(Transcribed page contents)
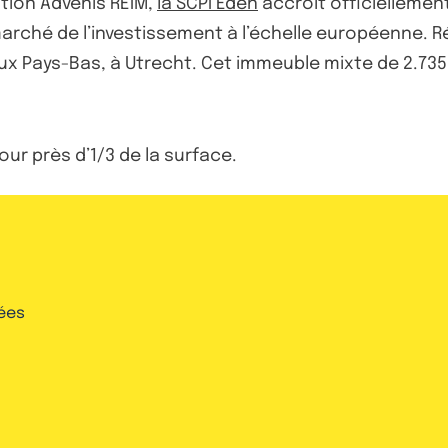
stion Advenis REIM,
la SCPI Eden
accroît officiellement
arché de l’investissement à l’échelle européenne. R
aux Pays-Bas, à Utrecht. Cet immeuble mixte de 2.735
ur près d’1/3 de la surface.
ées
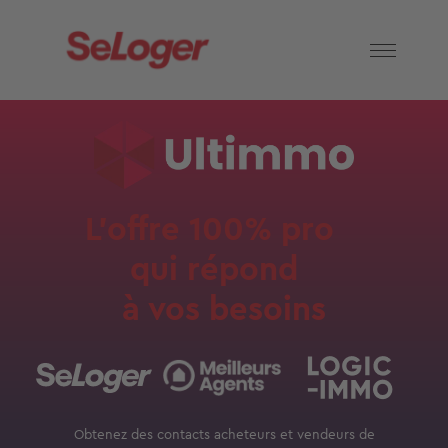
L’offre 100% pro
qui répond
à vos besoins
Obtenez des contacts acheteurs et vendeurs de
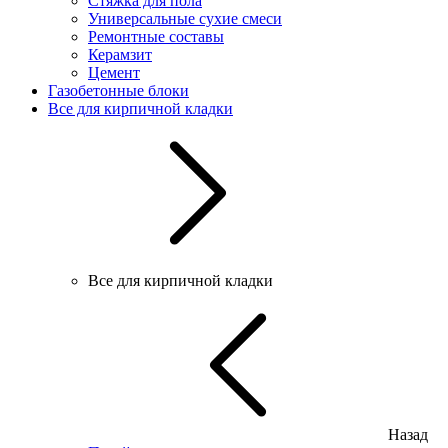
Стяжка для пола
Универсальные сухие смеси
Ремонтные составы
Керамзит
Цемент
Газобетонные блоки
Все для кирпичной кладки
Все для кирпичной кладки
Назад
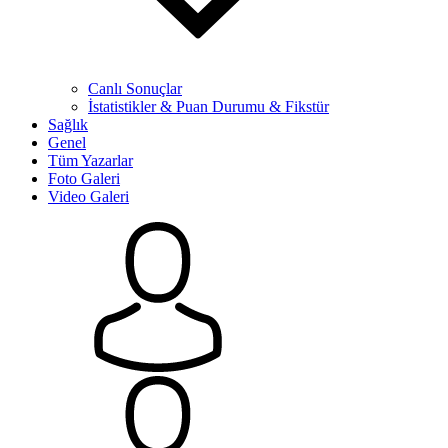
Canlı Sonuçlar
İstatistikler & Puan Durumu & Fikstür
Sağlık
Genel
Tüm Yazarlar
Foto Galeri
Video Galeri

--

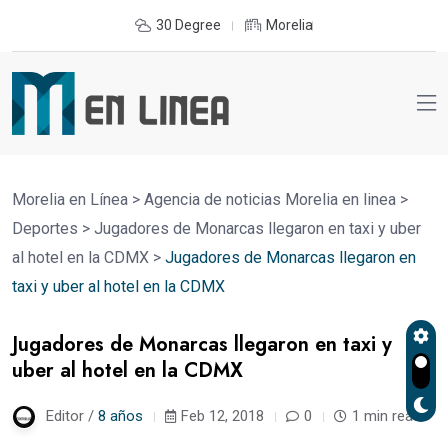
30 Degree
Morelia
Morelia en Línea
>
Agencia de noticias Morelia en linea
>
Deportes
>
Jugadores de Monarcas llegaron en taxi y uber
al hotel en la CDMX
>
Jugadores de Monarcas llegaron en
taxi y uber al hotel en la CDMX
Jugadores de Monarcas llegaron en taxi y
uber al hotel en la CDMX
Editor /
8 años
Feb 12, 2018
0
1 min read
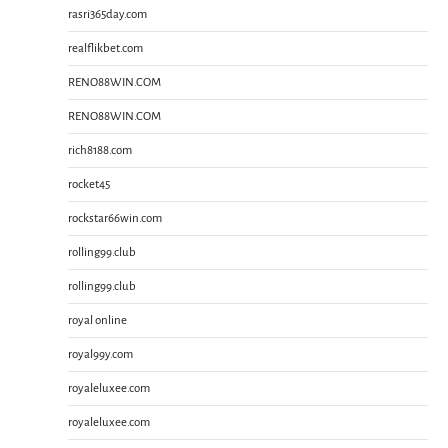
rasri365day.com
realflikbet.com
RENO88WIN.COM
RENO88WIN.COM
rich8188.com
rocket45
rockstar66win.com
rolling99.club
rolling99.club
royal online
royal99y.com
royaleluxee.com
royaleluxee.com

▸ **To do**
Among the entries above, how many lines include the word "CDMX"? Give the number with no comment.

▸ **Solution to this problem**
3